Hong Kong and China stocks fall on commodities and bond turbulence while Tencent drops ahead of earnings
Hong Kong stocks post their steepest decline in almost four weeks, while some of the mainland’s best-performing small-cap shares fall on pessimism about liquidity outlook
Hong Kong and mainland Chinese stocks both fell on Wednesday after commodities tumbled and on mounting concern that the recent bond turmoil will spill over to equities.
The Hang Seng Index dropped 1 per cent, or 300.43 points, to 28,851.69 at the close, the steepest decline in almost four weeks. Mainland’s Shanghai Composite Index retreated 0.8 per cent, or 27.02 points, to 3,402.52, as some of the best-performing small-cap shares this year slumped on pessimism about the liquidity outlook amid the recent sell-off in bonds.
A measure of six metals including copper and aluminium on the London Metal Exchange slid 2 per cent on Tuesday in the biggest drop in two months, and crude oil futures retreated the most in more than a month in New York.
While China’s 10-year government bonds rebounded after a decline that sent the yield above 4 per cent for the first time in three years, Shanghai-based brokerage Shenwan Hongyuan Group said the shake-out was far from being over as policymakers are more tolerant of poor economic data and therefore unlikely to loosen monetary policies.
“The risk-off model is on after the drop in all these asset classes,” said Dai Ming, a fund manager at Hengsheng Asset Management in Shanghai. “The bad sentiment has spilt over to the stock market and we have seen some profit-taking activities.”
Trading volumes on the Hong Kong stock market were 14 per cent below the 30-day average while those on the Shanghai bourse almost matched the average level, according to Bloomberg data.
Raw material producers were among the worst performers on the Hang Seng Index on Wednesday. PetroChina, China’s biggest oil company, fell 3.1 per cent to HK$5.25, and CNOOC dropped 2.9 per cent to HK$10.58. Jiangxi Copper sank 1.3 per cent to HK$12.08.
Semiconductor Manufacturing International Corp plummeted 14 per cent to HK$11.70 after saying that third-quarter net income plunged 77 per cent from a year ago. Credit Suisse lowered its rating on the stock to underperform, citing a slow recovery and low gross profit.
Tencent Holdings lost 1.3 per cent to HK$383. The Chinese internet giant said its third-quarter profit increased to 18 billion yuan (US$2.7 billion) after the market closed on Wednesday. That exceeded the estimate of 15.8 billion yuan in a Bloomberg poll.

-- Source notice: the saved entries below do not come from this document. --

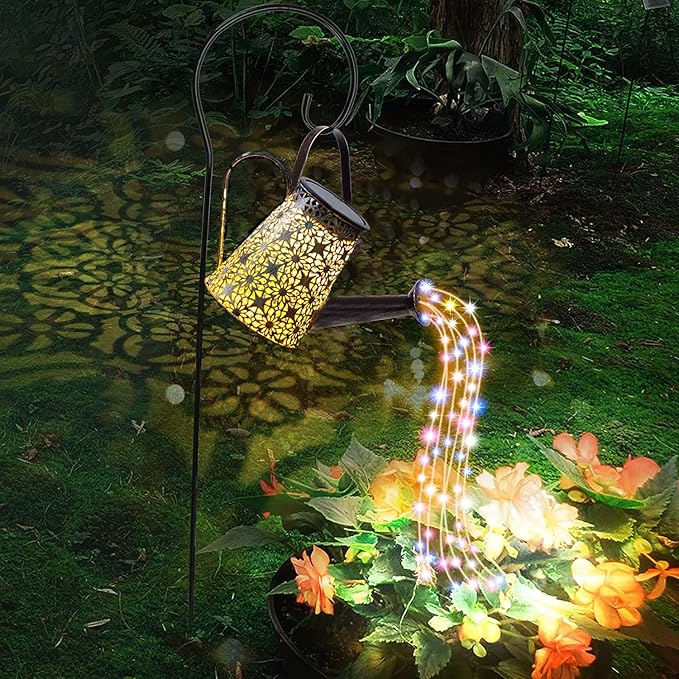 Locate an element on the screen. Image resolution: width=679 pixels, height=679 pixels. string lights is located at coordinates (464, 392). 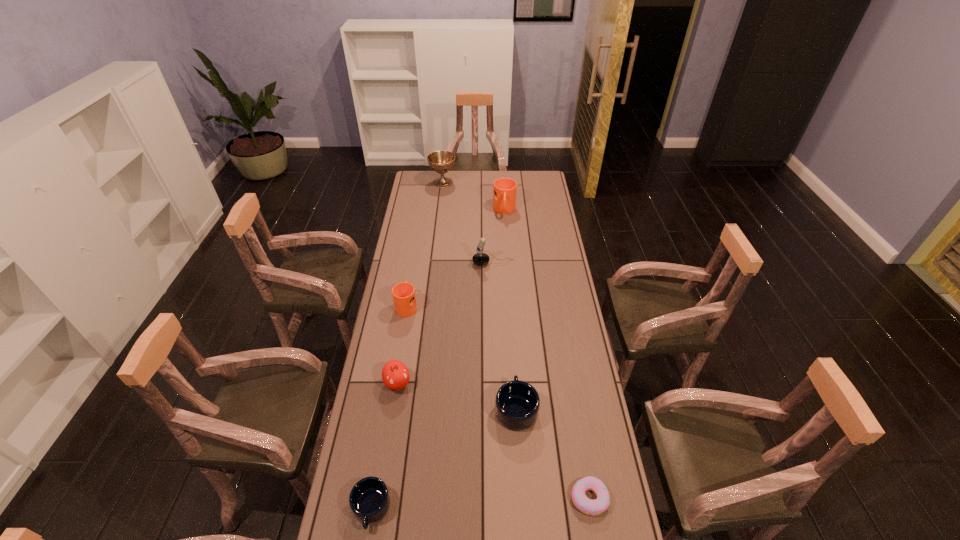 At what (x,y) coordinates should I click in order to perform the action: click on free spot located 0.300m on the handle side of the left orange mug. Please return your answer as a coordinate pair (x, y). The image size is (960, 540). Looking at the image, I should click on (416, 251).

The width and height of the screenshot is (960, 540). In order to click on free spot located 0.350m on the back of the apple in this screenshot , I will do `click(410, 303)`.

At what (x,y) coordinates should I click in order to perform the action: click on vacant area situated 0.390m with the handle on the side of the bigger blue mug. Please return your answer as a coordinate pair (x, y). Image resolution: width=960 pixels, height=540 pixels. Looking at the image, I should click on (510, 307).

I want to click on free space located 0.070m with the handle on the side of the bigger blue mug, so [514, 370].

The width and height of the screenshot is (960, 540). In order to click on free space located 0.230m with the handle on the side of the bigger blue mug in this screenshot , I will do `click(512, 336)`.

At what (x,y) coordinates should I click in order to perform the action: click on vacant space positioned 0.310m on the back of the rightmost object. Please return your answer as a coordinate pair (x, y). The width and height of the screenshot is (960, 540). Looking at the image, I should click on click(x=571, y=392).

You are a GUI agent. You are given a task and a screenshot of the screen. Output one action in this format:
    pyautogui.click(x=<x>, y=<y>)
    Task: Click on the object positioned at the far edge
    The height and width of the screenshot is (540, 960).
    Given the screenshot: What is the action you would take?
    pyautogui.click(x=440, y=161)

Where is `chalice present at the left edge`? chalice present at the left edge is located at coordinates (440, 161).

What are the coordinates of `apple located at the left edge` in the screenshot? It's located at (395, 375).

At what (x,y) coordinates should I click in order to perform the action: click on object that is at the right edge. Please return your answer as a coordinate pair (x, y). The width and height of the screenshot is (960, 540). Looking at the image, I should click on (588, 506). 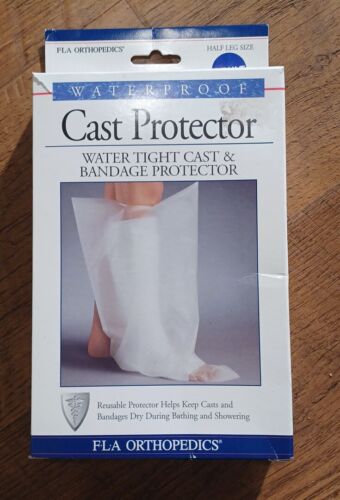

Geely Automobile Holdings, the best performer on the Hang Seng Index this year with a more than 200 per cent increase in its stock price, tumbled 3.4 per cent to HK$27.25.
“Southbound investors are taking profit in key stocks for financials, autos and technology,” said Kingston Lin King-ham, a securities brokerage director at Hong Kong-based AMTD, referring to mainland Chinese investors buying Hong Kong shares through the stock connect schemes. “They want to lock in profit ahead of Tencent’s results.”
In the mainland, the Shenzhen Small and Medium Enterprises Index of 100 smaller companies on the city’s bourse tumbled 2.1 per cent in the steepest decline since July 17 on Wednesday.
The gauge had risen 26 per cent through Monday this year, outperforming any major benchmark tracking mainland equities including the CSI 300 Index of big-cap shares.